Our modern-day Saint Paul is an aging giant – a man of great stature, both physically and morally.  No stranger to tribulation and danger, he voluntarily charges back into the fray to save the world.  Having put himself on the chop-chop block when his career truly hinged on it – and having pulled off what the world acknowledges to be a heroic feat of economic derring-do – Paul Volcker has returned to teach us the lesson of history.  He is already suffering the consequences of his choice.


Wall Street is full of smart people.  It is even fuller of smart-asses who, at critical junctures are fond of spouting statements like “Those who can not remember the past are condemned to repeat it” before heading off to print the next trade with someone else’s money.  There’s this to say about teaching lessons: the students have to actually be in the classroom.


Business Week reports (15 December, “Volcker: Financial Fix ‘Like A Dimple’ So Far”) the aging warrior has trekked across five nations, visiting nine cities in the past eight weeks, warning that financial authorities “have not come anywhere close to responding with necessary vigor” to the world’s financial situation.  He scolded a gaggle of financial executives at the Wall Street Journal conference in West Sussex, England, for proposing changes that were “like a dimple.”


Far from being a revelation on the road to Damascus, Volcker came by this knowledge the hard way – he lived every bruising moment of a global fiscal crisis and withstood the shocks largely alone.  With the death this week of Professor Samuelson, “Dimples” Volcker is perhaps the only world-class economist alive who actually was an established economist during past crises.  Harvard’s Niall Ferguson observes that potentially civilization-ending or society-disrupting events happen just far enough apart that those in power today were not around to experience it last time.  Add to this the standard 30-minute (interrupted by commercials) memory span of Wall Street, Washington, and television-addicted America, and it’s a wonder anyone can remember how to use an ATM, much less rescue a damaged economy.


We wish our knight errant, Sir Paul, God speed as he pursues the dragon risen from its lair.  On that famous trek to Damascus his namesake, Saint Paul, saw a heavenly vision, the words of which ring down through the ages.  Indeed, part of that same message applies directly to the task Mr. Volcker has taken on, and it is a blazon the US would do well to bear in mind.  We may not yet see the Sign of Victory, but we are surely In Hock.





The Bair Witch Project


Sheila Bair, FDIC Chairman, remains one of our heroes in the world of financial markets regulation.  Her view of the world is vastly different from almost anyone else’s in Washington.

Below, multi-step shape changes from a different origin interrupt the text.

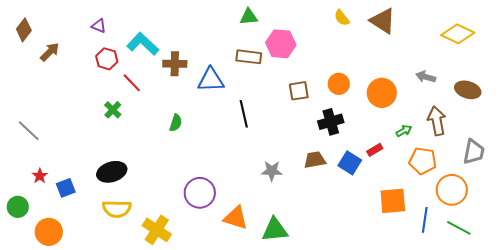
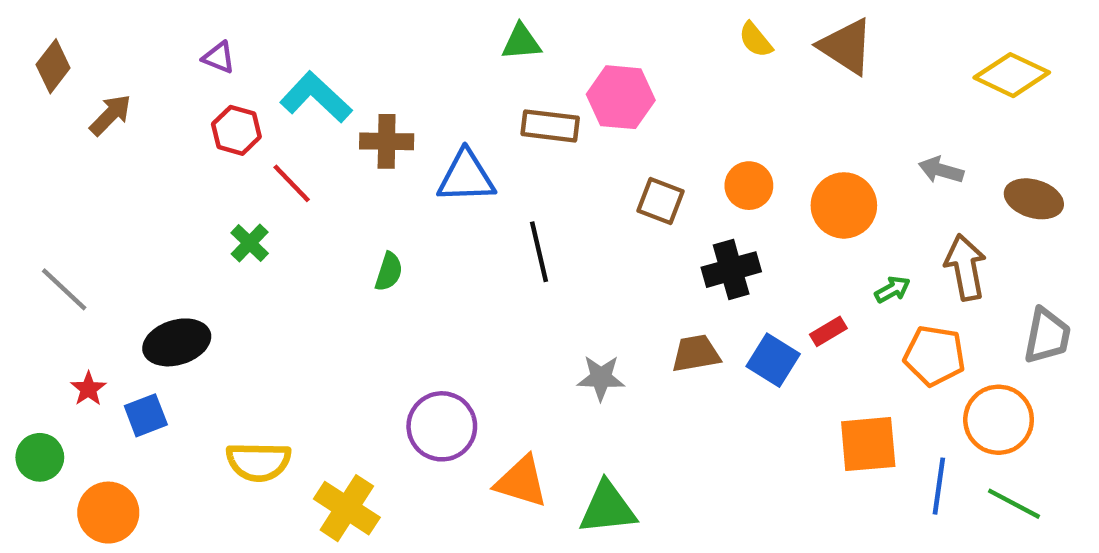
green triangle: (249, 17) -> (521, 42), moved
brown square: (299, 91) -> (661, 201), turned 30
black ellipse: (112, 172) -> (177, 342), moved

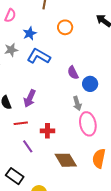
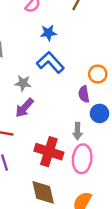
orange circle: (65, 27) -> (98, 74), moved
gray star: (11, 50) -> (23, 83), moved
red cross: (47, 131) -> (49, 152), moved, size x1.6

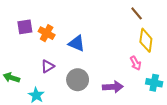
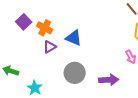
purple square: (25, 27) -> (24, 22), turned -35
purple triangle: (48, 66) -> (50, 47), moved

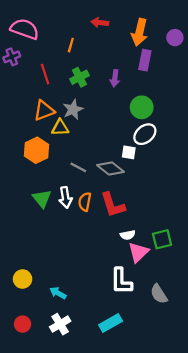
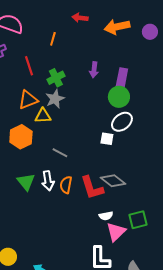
orange arrow: (139, 32) -> (117, 27), turned 65
purple rectangle: (145, 60) -> (122, 78), moved
green cross: (79, 77) -> (56, 78), moved
gray diamond: (111, 168) -> (113, 181), moved

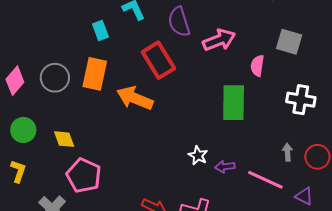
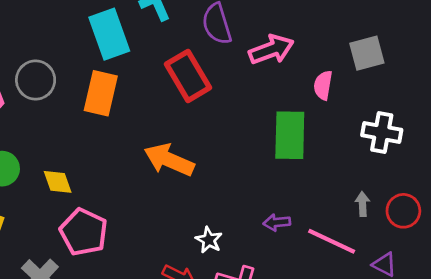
cyan rectangle: (100, 30) -> (109, 34), size x1.8
gray square: (289, 42) -> (367, 53), turned -32
gray circle: (55, 78) -> (36, 80), moved
orange arrow: (135, 98) -> (169, 160), moved
white star: (198, 155) -> (209, 240), moved

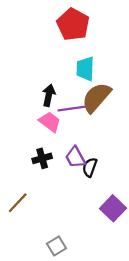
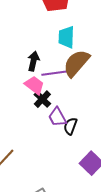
black cross: (42, 158) -> (42, 99), moved, turned -30

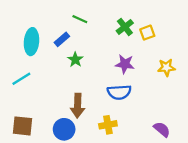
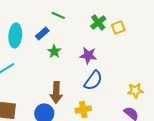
purple star: (125, 64) -> (88, 55), moved
yellow star: (166, 67) -> (135, 90), moved
blue semicircle: (119, 92) -> (93, 80), turned -50

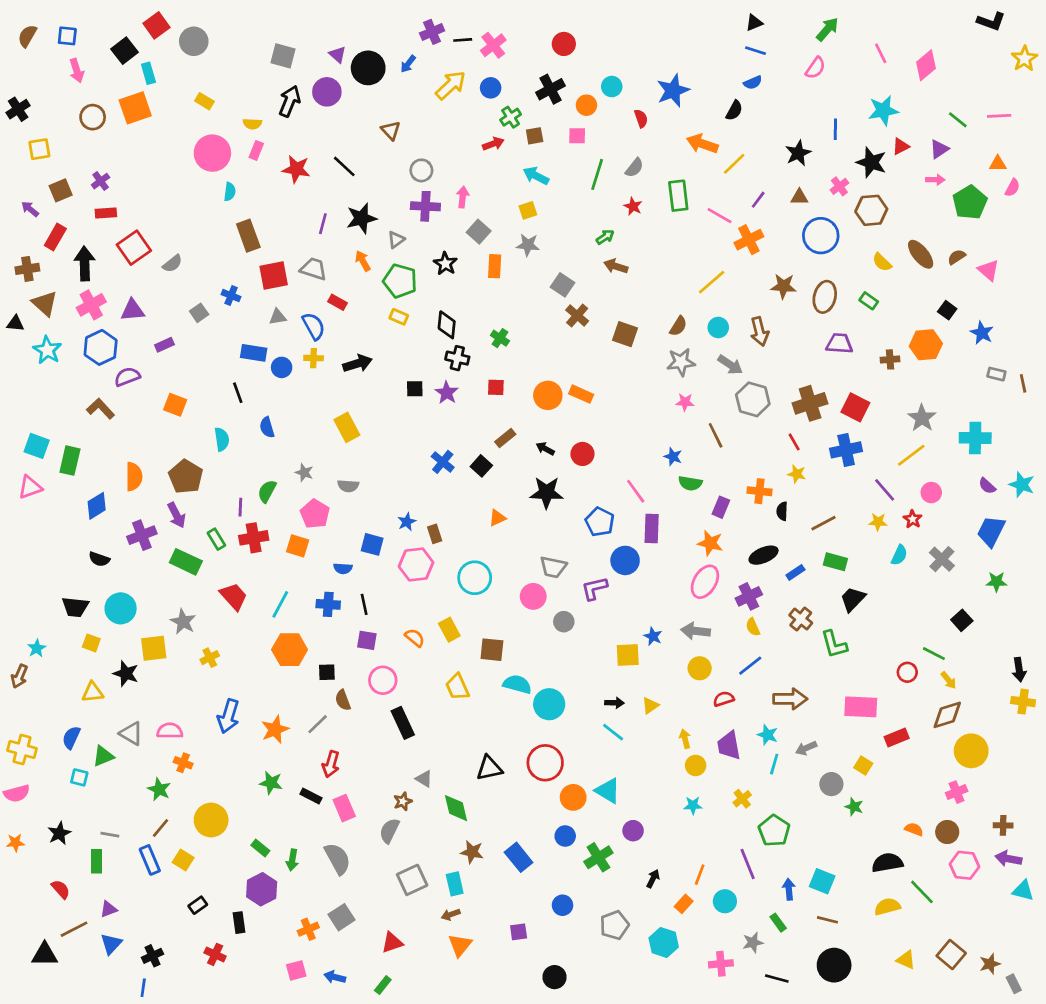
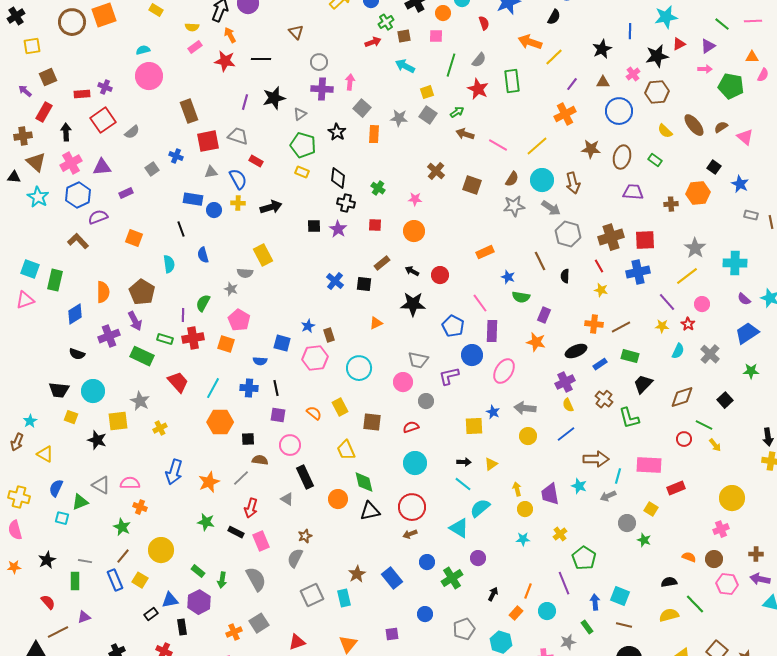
brown circle: (93, 117) -> (72, 22), size x1.4
pink rectangle: (256, 150) -> (195, 47), turned 32
pink circle: (212, 153) -> (149, 76), moved
black star: (871, 162) -> (657, 56), turned -30
black line: (344, 166) -> (261, 59), turned -42
purple cross: (101, 181) -> (105, 87), moved, turned -32
cyan semicircle: (230, 192) -> (143, 50), moved, turned -112
green pentagon: (970, 202) -> (731, 86), turned -30
red star: (633, 206) -> (478, 89), size x1.5
yellow square: (528, 210) -> (427, 92), moved
pink line: (720, 216) -> (498, 145), moved
orange arrow: (363, 261) -> (230, 35), moved
black arrow: (85, 264) -> (66, 132), size x0.7
gray square: (562, 285) -> (428, 115), moved
cyan circle: (718, 327) -> (542, 180), size x1.5
orange rectangle: (581, 394) -> (485, 252), moved, turned -48
pink star: (685, 402) -> (415, 199), moved
red square: (855, 407) -> (645, 240), turned -30
black square: (481, 466) -> (364, 284), turned -35
gray semicircle: (348, 486) -> (245, 273), moved
orange cross: (760, 491) -> (594, 324), moved
black semicircle: (782, 511) -> (565, 276), moved
blue trapezoid: (991, 531) -> (747, 333), turned 30
green rectangle: (216, 539) -> (165, 339), turned -42
pink ellipse: (705, 582) -> (504, 371), moved
cyan semicircle: (517, 684) -> (480, 508), moved, turned -55
yellow triangle: (93, 692) -> (45, 454), moved, turned 36
red semicircle: (724, 699) -> (411, 427), moved
brown semicircle: (343, 700) -> (260, 460), turned 119
brown diamond: (947, 715) -> (682, 397), moved
cyan line: (774, 764) -> (618, 476), moved
gray triangle: (424, 779) -> (287, 499), moved
pink semicircle: (17, 793) -> (15, 530), turned 90
orange circle: (573, 797) -> (338, 499), moved
green diamond: (456, 808) -> (364, 482), moved
brown star: (472, 852) -> (357, 574), turned 30
black semicircle: (887, 863) -> (669, 582), size x0.7
brown arrow: (451, 915) -> (410, 534), moved
blue triangle: (111, 944) -> (170, 600), moved, turned 36

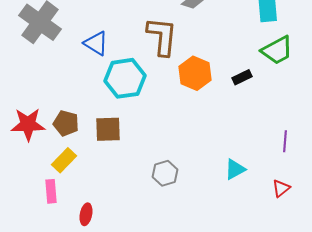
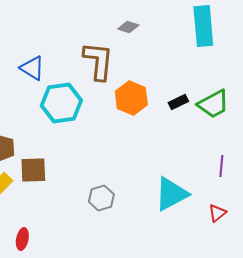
green trapezoid: (277, 50) -> (213, 104), moved
brown square: (108, 129) -> (33, 170), moved
cyan triangle: (235, 169) -> (171, 194), size x1.6

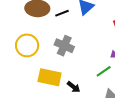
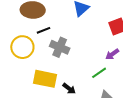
black line: (62, 13) -> (43, 30), moved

It is all a bit unreal to be sitting in your kitchen sipping your morning coffee and reading about the pitched battles being waged across conference tables in London and Washington over how many trillions will be spent over the coming decade.  When the only bank servicing your community is forced to shut its doors, that’s reality.


According to the Wall Street Journal (16 December, “Bank Agency Boosts Budget 35%”) “more than 130 banks have failed this year, and the agency’s inventory of assets in liquidation has more than doubled” to a current $36.8 billion.  The agency will also share losses on an additional $108 billion of damaged assets from more than 80 failed banks.  It’s no wonder Ms. Bair keeps coming up short in the till.  Indeed, twice this year the agency took down billions in stepped-up fees from its member institutions, as cash drained from its coffers.


The FDIC insures 8,041 institutions (figures from the FDIC website Institution Directory page) with combined assets of approximately $13.3 trillion, and deposits of $9.1 trillion.  Requested staffing and budget increases would bring FDIC manpower to 8,653 employees, almost double its 2006 level.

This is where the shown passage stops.